Problem to solve:
Copy out all lines bearing the word "What" from the listing below.

Extracted material:
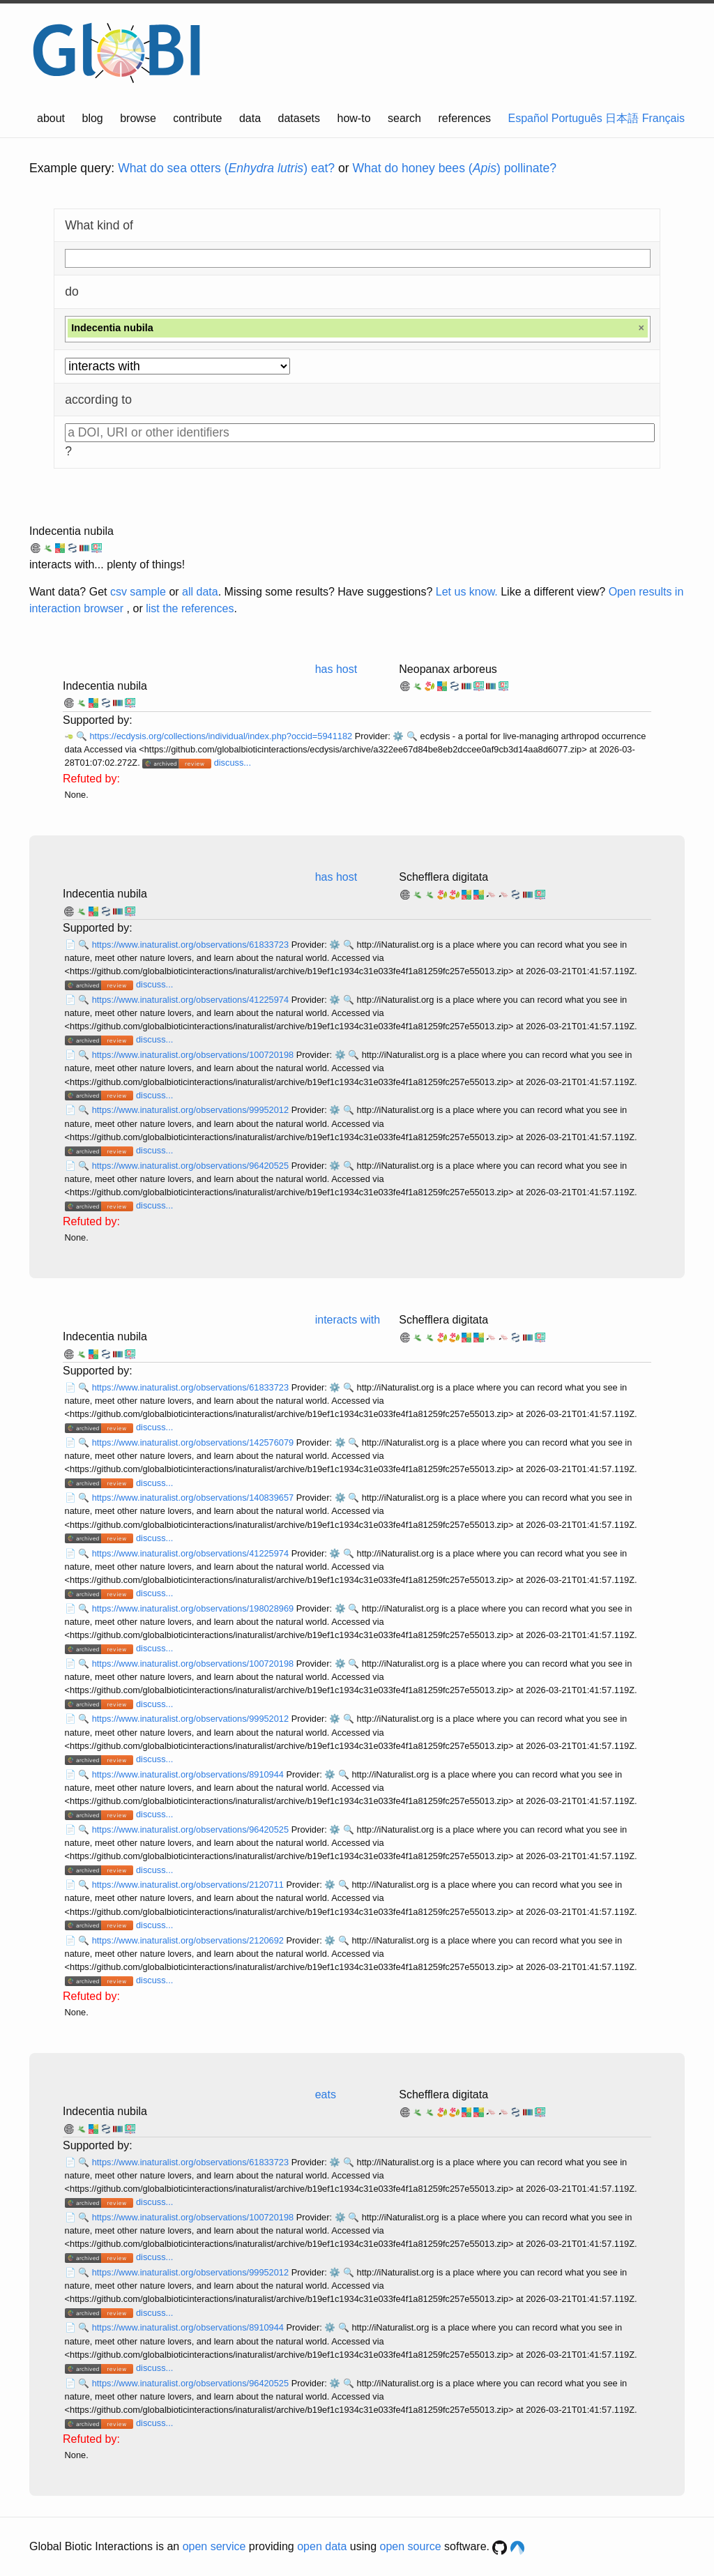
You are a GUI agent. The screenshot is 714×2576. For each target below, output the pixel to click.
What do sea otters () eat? (226, 168)
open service (214, 2546)
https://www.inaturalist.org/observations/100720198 (194, 1055)
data (250, 118)
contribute (197, 118)
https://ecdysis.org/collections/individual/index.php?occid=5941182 (221, 736)
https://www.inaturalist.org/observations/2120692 (189, 1940)
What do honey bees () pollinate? (454, 168)
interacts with (347, 1320)
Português (577, 118)
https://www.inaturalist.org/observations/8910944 (189, 1774)
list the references (190, 608)
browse (138, 118)
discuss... (232, 762)
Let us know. (467, 592)
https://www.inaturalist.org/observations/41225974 (191, 999)
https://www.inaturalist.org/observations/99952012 (191, 1110)
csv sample (138, 592)
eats (325, 2094)
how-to (354, 118)
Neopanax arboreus (448, 669)
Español (528, 118)
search (404, 118)
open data (322, 2546)
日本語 (622, 118)
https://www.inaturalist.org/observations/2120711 (189, 1884)
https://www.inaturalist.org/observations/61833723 (191, 944)
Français (663, 118)
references (464, 118)
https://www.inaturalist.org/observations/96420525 (191, 1165)
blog (92, 118)
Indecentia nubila (71, 531)
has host (336, 669)
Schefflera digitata (443, 877)
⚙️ (398, 736)
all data (200, 592)
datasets (299, 118)
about (51, 118)
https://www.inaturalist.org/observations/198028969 (194, 1608)
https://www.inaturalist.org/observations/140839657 (194, 1497)
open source (410, 2546)
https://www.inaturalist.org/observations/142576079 (194, 1442)
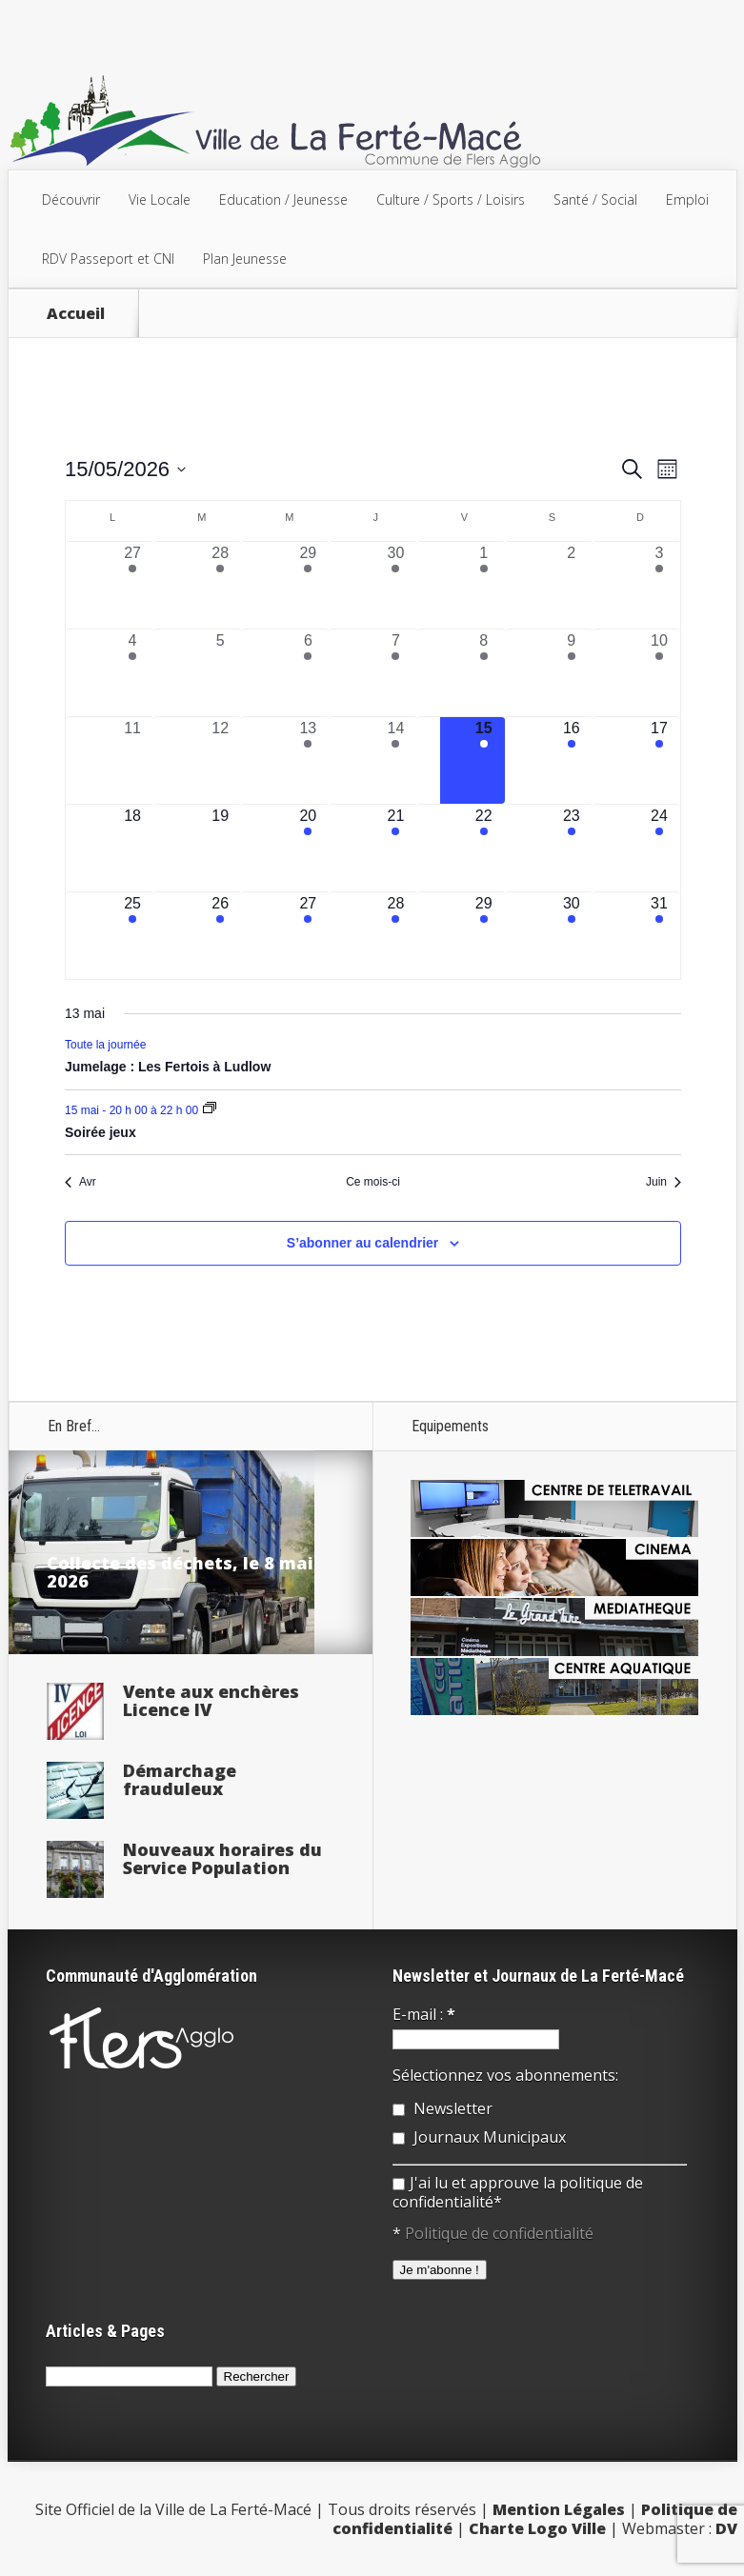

Exercise answer:
What do sea otters () eat? (226, 168)
What do honey bees () pollinate? (454, 168)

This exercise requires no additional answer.